Introduzione
La poesia San Martino del Carso va considerata all'interno dell'esperienza della prima guerra mondiale, che è stata primaria fonte di ispirazione per Ungaretti, tanto da costituire uno dei principali filoni tematici della sua poesia. La prima versione di questo componimento risale infatti al 1916, e il testo compare quindi nella raccoltaIl porto sepolto che è il nucleo genetico della Allegria di naufragi del 1919.
Analisi e commento
In questa lirica il poeta sceglie nuovamente di esprimere tutta la disperazione e l'orrore dell'esperienza al fronte attraverso un confronto tra l'uomo e la natura, mettendo in relazione la propria tragedia, scandita dalla morte di compagni e amici, alla desolazione di un paese devastato dai combattimenti, che è appunto San Martino del Carso.
La poesia può essere divisa in due momenti: il primo, coincidente con le due quartine iniziali (vv. 1-8) costituisce la pars destruens della poesia ungarettiana. L’anafora dell’espressione “non è rimasto” serve a sottolineare la distruzione fisica ed esistenziale della guerra, che non lascia che miseri resti sia delle “case” (v. 1) che degli amici (vv. 5-6: “Di tanti | che mi corrispondevano”) del poeta. A questo momento - com’è tipico del vitalismo della poetica di Ungaretti nell’Allegria - risponde però il movimento dei due distici conclusivi (vv. 9-12): si tratta di uno scatto di umanità, attraverso cui Ungaretti riafferma, attraverso la metafora del “cuore-paese”, che alla violenza della guerra si contrappone sempre il ricordo (le croci nel “cuore” al v. 9) di chi non c’è più. L’effetto finale della revisione della poesia (che nell’edizione originale era di venti versi contro i dodici della versione definitiva) è quello di rendere più essenziale ed icastico il testo, laddove la prima versione di San Martino del Carso rappresentava la scena di devastazione in maniera più analitica e realistica, universalizzando il dolore del poeta.
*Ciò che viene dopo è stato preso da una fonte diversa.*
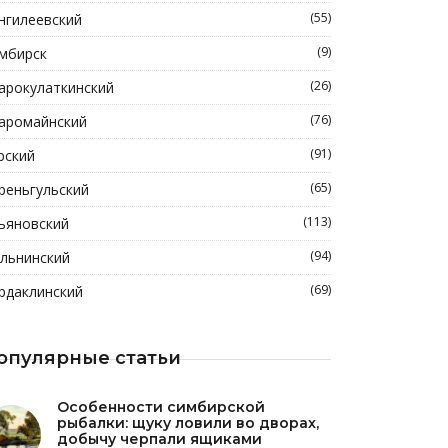
(55)
нгилеевский
(9)
мбирск
(26)
арокулаткинский
(76)
аромайнский
(91)
рский
(65)
реньгульский
(113)
ьяновский
(94)
льнинский
(69)
рдаклинский
опулярные статьи
Особенности симбирской
рыбалки: щуку ловили во дворах,
добычу черпали ящиками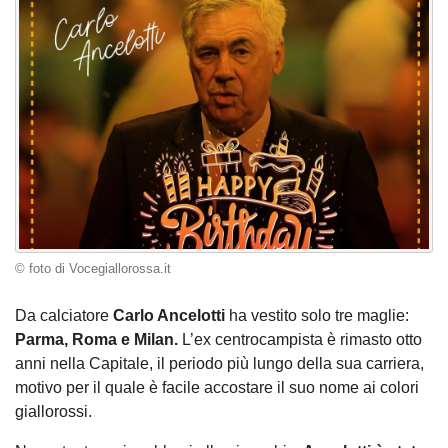
© foto di Vocegiallorossa.it
Da calciatore
Carlo Ancelotti
ha vestito solo tre maglie:
Parma, Roma e Milan.
L’ex centrocampista è rimasto otto
anni nella Capitale, il periodo più lungo della sua carriera,
motivo per il quale è facile accostare il suo nome ai colori
giallorossi.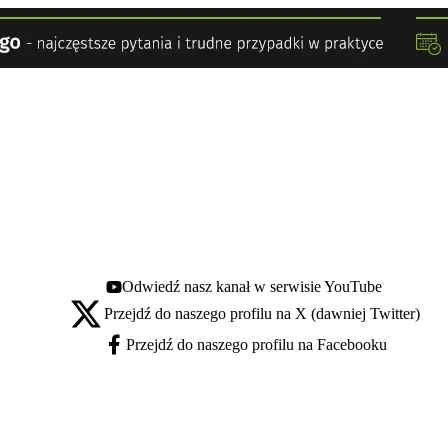
Odwiedź nasz kanał w serwisie YouTube
Youtube - otwiera się w nowej karcie
Przejdź do naszego profilu na X (dawniej Twitter)
X - otwiera się w nowej karcie
Przejdź do naszego profilu na Facebooku
Facebook - otwiera się w nowej karcie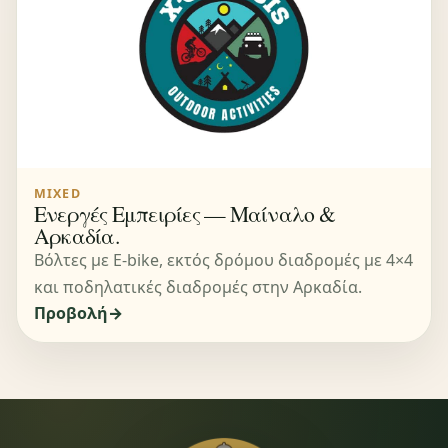
MIXED
Ενεργές Εμπειρίες — Μαίναλο &
Αρκαδία.
Βόλτες με E-bike, εκτός δρόμου διαδρομές με 4×4
και ποδηλατικές διαδρομές στην Αρκαδία.
Προβολή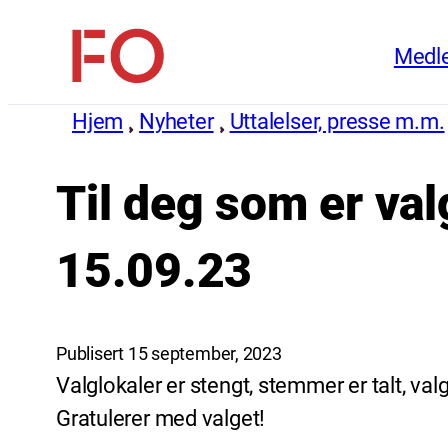
Hopp
Medl
til
FO
innhold
(Fellesorganisasjonen)
Hjem
Nyheter
Uttalelser, presse m.m.
Til deg som er val
15.09.23
Publisert 15 september, 2023
Valglokaler er stengt, stemmer er talt, val
Gratulerer med valget!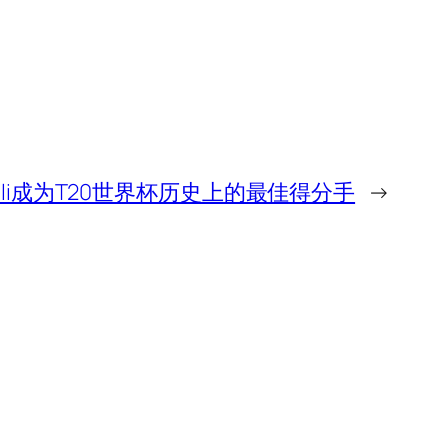
 Kohli成为T20世界杯历史上的最佳得分手
→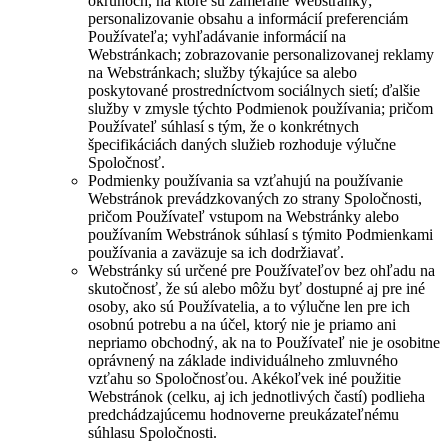
okruhoch, na ktoré sú zamerané Webstránky;
personalizovanie obsahu a informácií preferenciám
Používateľa; vyhľadávanie informácií na
Webstránkach; zobrazovanie personalizovanej reklamy
na Webstránkach; služby týkajúce sa alebo
poskytované prostredníctvom sociálnych sietí; ďalšie
služby v zmysle týchto Podmienok používania; pričom
Používateľ súhlasí s tým, že o konkrétnych
špecifikáciách daných služieb rozhoduje výlučne
Spoločnosť.
Podmienky používania sa vzťahujú na používanie
Webstránok prevádzkovaných zo strany Spoločnosti,
pričom Používateľ vstupom na Webstránky alebo
používaním Webstránok súhlasí s týmito Podmienkami
používania a zaväzuje sa ich dodržiavať.
Webstránky sú určené pre Používateľov bez ohľadu na
skutočnosť, že sú alebo môžu byť dostupné aj pre iné
osoby, ako sú Používatelia, a to výlučne len pre ich
osobnú potrebu a na účel, ktorý nie je priamo ani
nepriamo obchodný, ak na to Používateľ nie je osobitne
oprávnený na základe individuálneho zmluvného
vzťahu so Spoločnosťou. Akékoľvek iné použitie
Webstránok (celku, aj ich jednotlivých častí) podlieha
predchádzajúcemu hodnoverne preukázateľnému
súhlasu Spoločnosti.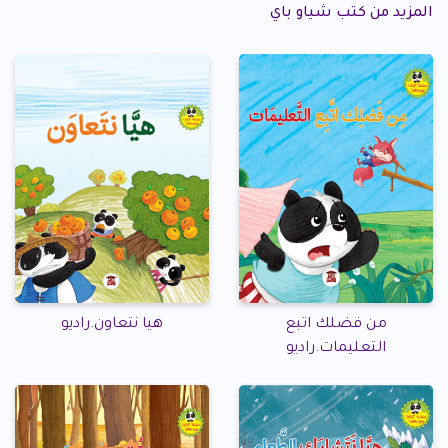
المزيد من كتب شياو باي
من فضلك اتبع
هيا نتعاون.راديو
التعليمات.راديو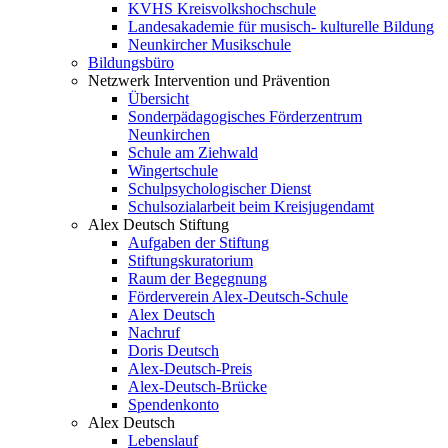
KVHS Kreisvolkshochschule
Landesakademie für musisch- kulturelle Bildung
Neunkircher Musikschule
Bildungsbüro
Netzwerk Intervention und Prävention
Übersicht
Sonderpädagogisches Förderzentrum
Neunkirchen
Schule am Ziehwald
Wingertschule
Schulpsychologischer Dienst
Schulsozialarbeit beim Kreisjugendamt
Alex Deutsch Stiftung
Aufgaben der Stiftung
Stiftungskuratorium
Raum der Begegnung
Förderverein Alex-Deutsch-Schule
Alex Deutsch
Nachruf
Doris Deutsch
Alex-Deutsch-Preis
Alex-Deutsch-Brücke
Spendenkonto
Alex Deutsch
Lebenslauf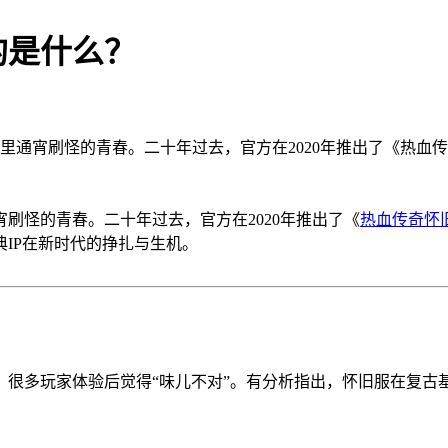
的是什么？
网吧里通宵刷怪的青春。二十年过去，官方在2020年推出了《热
宵刷怪的青春。二十年过去，官方在2020年推出了《
热血传奇怀
IP在新时代的挣扎与生机。
很多玩家体验后觉得“味儿不对”。有分析指出，怀旧服在复古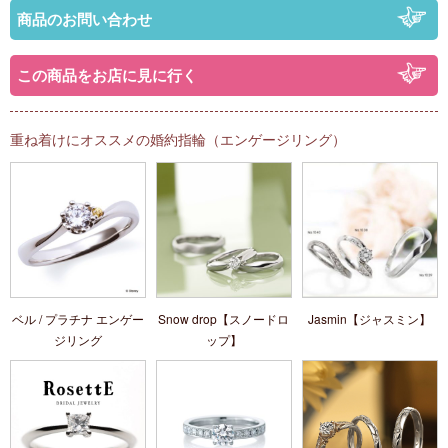
商品のお問い合わせ
この商品をお店に見に行く
重ね着けにオススメの婚約指輪（エンゲージリング）
ベル / プラチナ エンゲー
Snow drop【スノードロ
Jasmin【ジャスミン】
ジリング
ップ】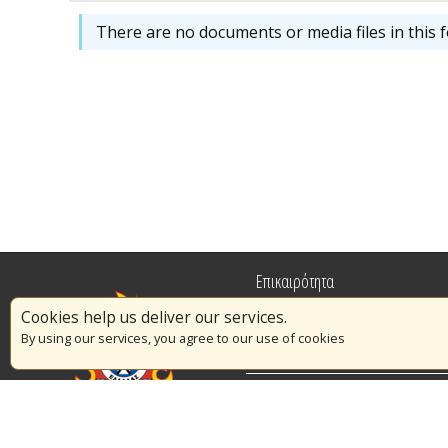
There are no documents or media files in this f
Επικαιρότητα
Cookies help us deliver our services.
Πυρασφάλεια
By using our services, you agree to our use of cookies
Εθελοντισμός
Διαγωνισμοί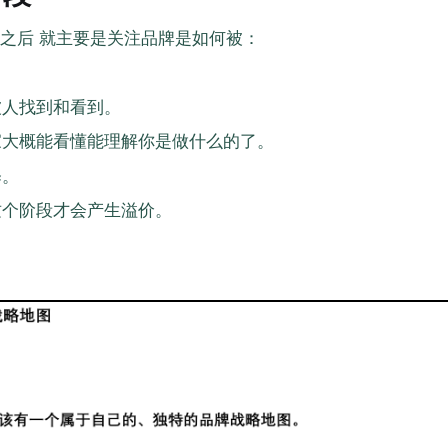
之后 就主要是关注品牌是如何被：
被人找到和看到。
家大概能看懂能理解你是做什么的了。
释。
这个阶段才会产生溢价。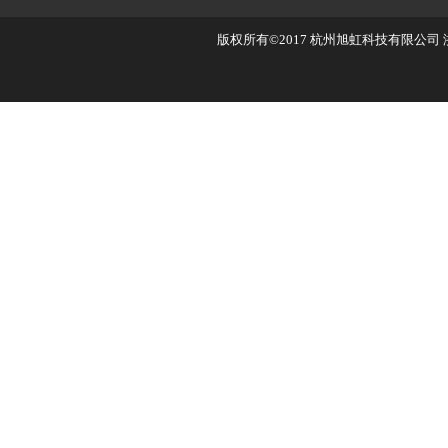
版权所有©2017
杭州旭虹科技有限公司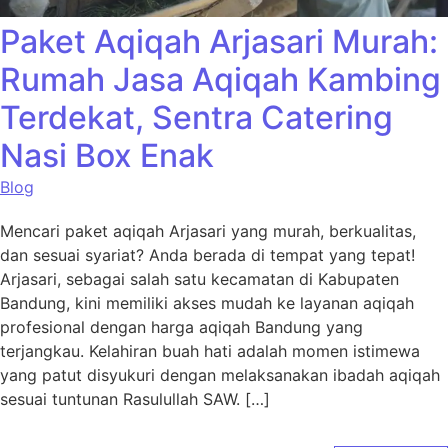
Paket Aqiqah Arjasari Murah:
Rumah Jasa Aqiqah Kambing
Terdekat, Sentra Catering
Nasi Box Enak
Blog
Mencari paket aqiqah Arjasari yang murah, berkualitas,
dan sesuai syariat? Anda berada di tempat yang tepat!
Arjasari, sebagai salah satu kecamatan di Kabupaten
Bandung, kini memiliki akses mudah ke layanan aqiqah
profesional dengan harga aqiqah Bandung yang
terjangkau. Kelahiran buah hati adalah momen istimewa
yang patut disyukuri dengan melaksanakan ibadah aqiqah
sesuai tuntunan Rasulullah SAW. […]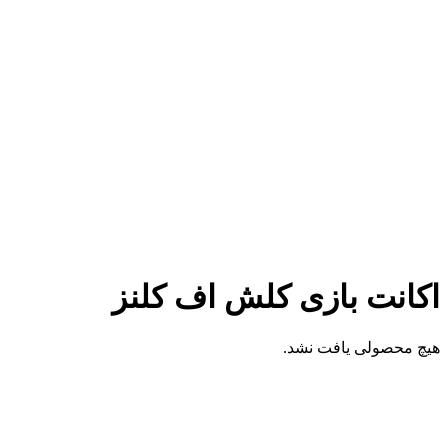
اکانت بازی کلش اف کلنز
هیچ محصولی یافت نشد.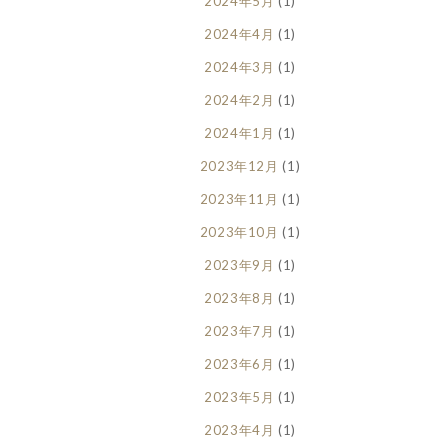
2024年5月
(1)
2024年4月
(1)
2024年3月
(1)
2024年2月
(1)
2024年1月
(1)
2023年12月
(1)
2023年11月
(1)
2023年10月
(1)
2023年9月
(1)
2023年8月
(1)
2023年7月
(1)
2023年6月
(1)
2023年5月
(1)
2023年4月
(1)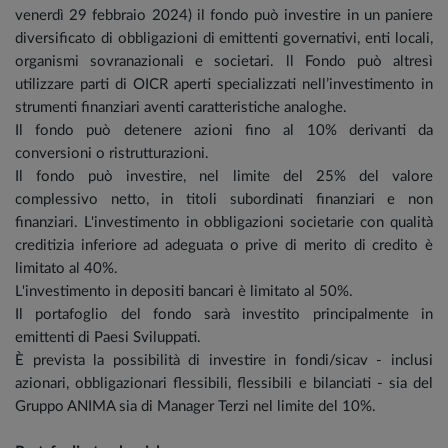
venerdì 29 febbraio 2024) il fondo può investire in un paniere
diversificato di obbligazioni di emittenti governativi, enti locali,
organismi sovranazionali e societari. ll Fondo può altresì
utilizzare parti di OICR aperti specializzati nell’investimento in
strumenti finanziari aventi caratteristiche analoghe.
Il fondo può detenere azioni fino al 10% derivanti da
conversioni o ristrutturazioni.
Il fondo può investire, nel limite del 25% del valore
complessivo netto, in titoli subordinati finanziari e non
finanziari. L'investimento in obbligazioni societarie con qualità
creditizia inferiore ad adeguata o prive di merito di credito è
limitato al 40%.
L'investimento in depositi bancari è limitato al 50%.
Il portafoglio del fondo sarà investito principalmente in
emittenti di Paesi Sviluppati.
È prevista la possibilità di investire in fondi/sicav - inclusi
azionari, obbligazionari flessibili, flessibili e bilanciati - sia del
Gruppo ANIMA sia di Manager Terzi nel limite del 10%.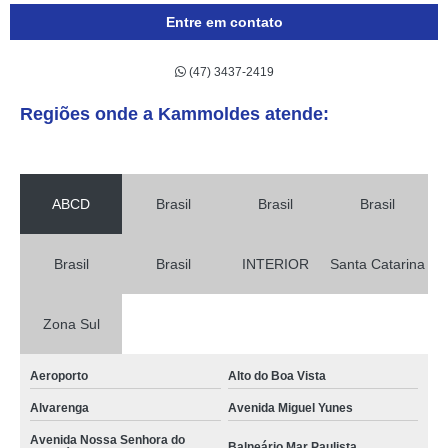
Entre em contato
(47) 3437-2419
Regiões onde a Kammoldes atende:
ABCD
Brasil
Brasil
Brasil
Brasil
Brasil
INTERIOR
Santa Catarina
Zona Sul
Aeroporto
Alto do Boa Vista
Alvarenga
Avenida Miguel Yunes
Avenida Nossa Senhora do
Balneário Mar Paulista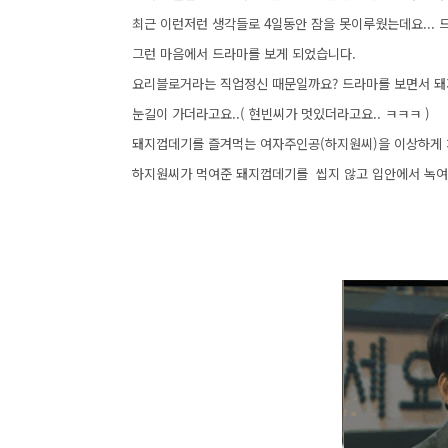
최근 이런저런 생각들로 4일동안 잠을 못이루웠는데요... 
그런 마음에서 드라마를 보게 되었습니다.
요리블로거라는 직업정신 때문일까요? 드라마를 보면서 돼
눈길이 가더라고요..( 현빈씨가 멋있더라고요.. ㅋㅋㅋ )
돼지껍데기를 즐겨먹는 여자주인공(하지원씨)을 이상하게 
하지원씨가 먹여준 돼지껍데기를 씹지 않고 입안에서 녹여 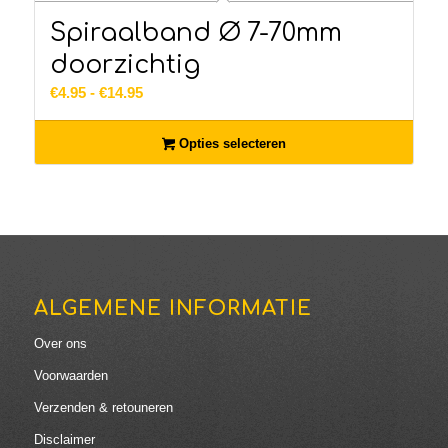
Spiraalband Ø 7-70mm
doorzichtig
Prijsklasse:
€
4.95
-
€
14.95
€4.95
tot
Opties selecteren
€14.95
ALGEMENE INFORMATIE
Over ons
Voorwaarden
Verzenden & retouneren
Disclaimer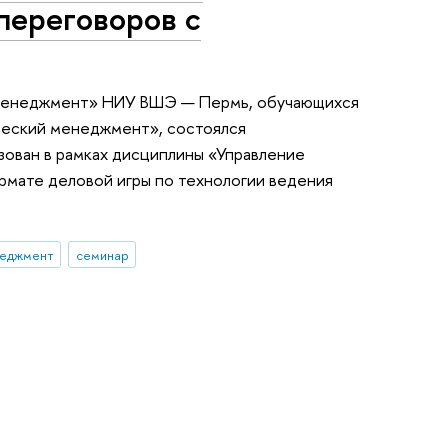
переговоров с
 «Менеджмент» НИУ ВШЭ — Пермь, обучающихся
ческий менеджмент», состоялся
зован в рамках дисциплины «Управление
рмате деловой игры по технологии ведения
еджмент
семинар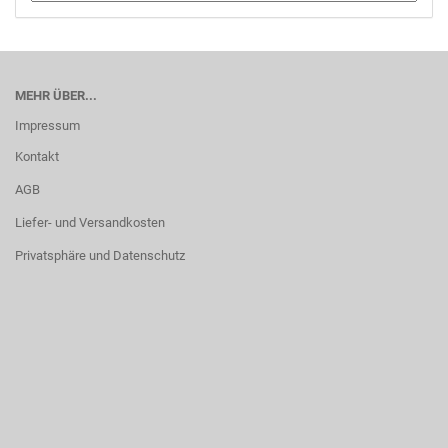
MEHR ÜBER...
Impressum
Kontakt
AGB
Liefer- und Versandkosten
Privatsphäre und Datenschutz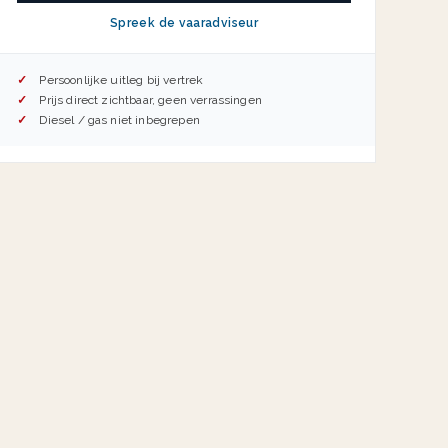
Spreek de vaaradviseur
Persoonlijke uitleg bij vertrek
Prijs direct zichtbaar, geen verrassingen
Diesel / gas niet inbegrepen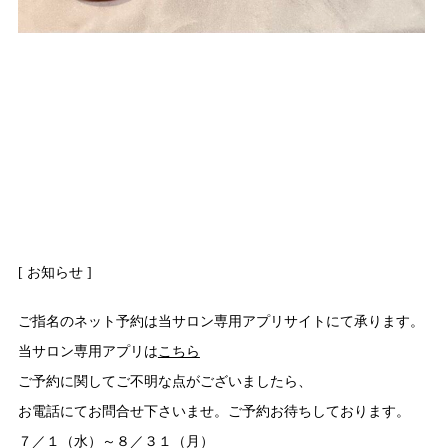
[ お知らせ ]
ご指名のネット予約は当サロン専用アプリサイトにて承ります。
当サロン専用アプリは
こちら
ご予約に関してご不明な点がございましたら、
お電話にてお問合せ下さいませ。ご予約お待ちしております。
７／１（水）～８／３１（月）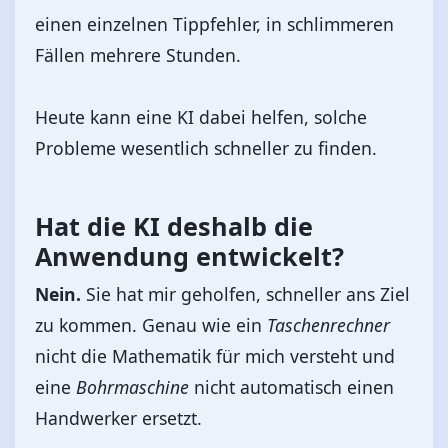
einen einzelnen Tippfehler, in schlimmeren
Fällen mehrere Stunden.
Heute kann eine KI dabei helfen, solche
Probleme wesentlich schneller zu finden.
Hat die KI deshalb die
Anwendung entwickelt?
Nein.
Sie hat mir geholfen, schneller ans Ziel
zu kommen. Genau wie ein
Taschenrechner
nicht die Mathematik für mich versteht und
eine
Bohrmaschine
nicht automatisch einen
Handwerker ersetzt.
Riportiamo di seguito la prima versione di San Martino del Carso comparsa nel Porto sepolto.
- Di queste case
- non sono rimaste
- che delle rovine
- di muro
- esposto all’aperto.
- Dei tanti amici e commilitoni
- che hanno condiviso la vita con me
- non è rimasto
- molto di più
- nei cimiteri.
- Ma nel mio cuore
- non manca una croce per nessun morto
- Essi sono una
- sentinella vigile
- per quale scopo?
- O cuore malato,
- sono morti
- affinché io, qualche volta,
- guardi al mio cuore
- come a un paese devastato dalla guerra.
1 Si noti, tra gli effetti stilistici della poesia di Ungaretti, l’inversione dell’ordine naturale di questa interrogativa e il costrutto “a che” (che significa “per quale motivo”, “a che vantaggio”) modellato sul francese à quoi?. Il risultato è di stringere in tre versi brevissimi l’analogia tra i compagni morti, il dolore nel cuore del poeta e la domanda sul senso di tutto questo (dato che le croci diventa appunto una “innalzata sentinella”, sempre vigile e presente a chi scrive).
2 cuore malato: nella prima edizione del testo, Ungaretti carica volutamente il testo di un tono patetico, poi alleggerito nella versione definitiva del testo.